De lá fomos a Igreja gótica de São Pedro, onde você paga para subir de elevador ao topo da torre. São quase 130 metros. A vista da cidade lá de cima é ótima, mas eu não voltaria. Antes de subir foi outra ''comédia'' para pagar. O preço era bem pequeno e resolvi pagar em moedas para diminuir a quantidade que eu tinha no bolso (moeda local). A Sra., que estava no caixa, pegou as moedas, mexeu, mexeu e derepente jogou tudo de vota, falando um monte de coisas que não entedíamos, mas o tom rude não deixava de ser percebido. Até eu descobrir que estava faltando 0,01 centavo. Tivemos que pagar algo em torno de 1,00 dólar com cartão de crédito.
Insistimos e depois de chegar ao topo da torre, descobri que não tinha escada de emergência, ou seja, se acontecer alguma coisa não tem como descer. Eu que sou claustrofóbico fiquei bem apreensivo até que o ascenssorista voltou, depois de 10 min., para buscar o grupo que tinha acabado de subir e que quase congelou, pois o frio (4 graus) mais o vento que fazia naquela altura dava uma sensação congelante. Poderia ter evitado o sufoco e ficado esperando na igreja, mas perguntei 3 vezes ao ascenssorista se havia uma escada para descer em caso de emergência, mas não recebi resposta. O pior de tudo é que surdo ele não era! Acho que é o "jeitinho de ser" de Riga mesmo!
Um incômodo em Riga foi perceber senhoras idosas pedindo esmolas na rua. Soubemos que o país não possui um sistema de previdência oficial que atenda a população e que quando os maridos morrem essas senhoras ficam sem renda. Muitos dos filhos saíram de casa para procurar empregos nos países mais ricos da Europa, logo após a queda da União Soviética e depois com as facilidades de trânsito e emprego quando o país aderiu a Comunidade Européia, perdendo o contato com a família. Não posso precisar a verdade, mas incomoda tanto quanto crianças pedintes.
Dali continuamos caminhando e passando por ruas pequenas e muito bonitas. É muito curioso pensar que depois de tantos anos de guerras e ocupações, tenham conseguido manter uma arquitetura medieval tão bem preservada. Passamos pela praça Ratslaukums, onde fica uma das mais belas construções da cidade, a casa das confraria das cabeças negras. Ao redor dessa praça existem cafés, restaurantes, lojinhas de souvenirs e um museu da segunda guerra.
Caminhando por Riga, é possível encontrar diversas construções muito bonitas. Vale a pena conhecer: as famosas casas três irmãos (as mais antigas da cidade), casa dos gatos, torre de pólvora, o castelo de Riga que hoje é a sede do governo, a troca da guarda no monumento da liberdade que fica ao lado de uma parque lindíssimo, a beira do rio e do teatro nacional. Nao deixe de conhecer também o mercado local, que apesar de ficar meio fora do old town é muito perto e enorme. Lá compra-se de tudo, desde comida, roupas e até jóias de âmbar. Dá pra fazer tudo a pé em 2 dias!
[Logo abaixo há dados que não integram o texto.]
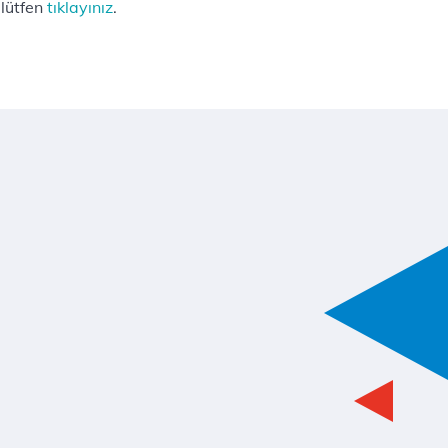
 lütfen
tıklayınız
.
Riga é considerada a mais cosmopolita das capitais do Báltico e tem sido muito procurado como um novo destino turístico na Europa. Na minha opinião precisa melhorar muito no quesito atendimento ao turista. Talvez uma campanha como foi feita na França há muitos anos ajude!
Hotel - nos hospedamos no Hotel Centra, o quarto era excelente e super moderno, a localização fantástico, e o café da manhã muito bom. Muito indicado.